NOTE: On multi-node clusters, you will need to SSH to a compute node or start a container mounting the shared storage. The shared storage is not currently mounted on the master.
Kubernetes leaves it up to the user to delete their own Job objects, which stick around indefinitely to ease debugging.

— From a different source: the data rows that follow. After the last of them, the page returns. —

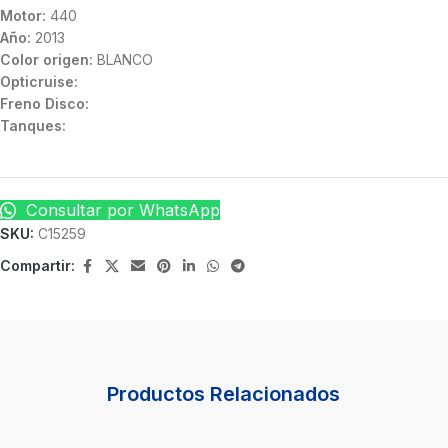
Motor:
440
Año:
2013
Color origen:
BLANCO
Opticruise:
Freno Disco:
Tanques:
Consultar por WhatsApp
SKU:
C15259
Compartir:
Productos Relacionados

To delete a job (and trigger clean up of its corresponding pods):
kubectl delete jobs/gp-test
To delete all jobs:
kubectl delete jobs --all
NOTE: Supposedly, Kubernetes can be configured to clean up completed/failed jobs automatically, but I have not yet experimented with this feature.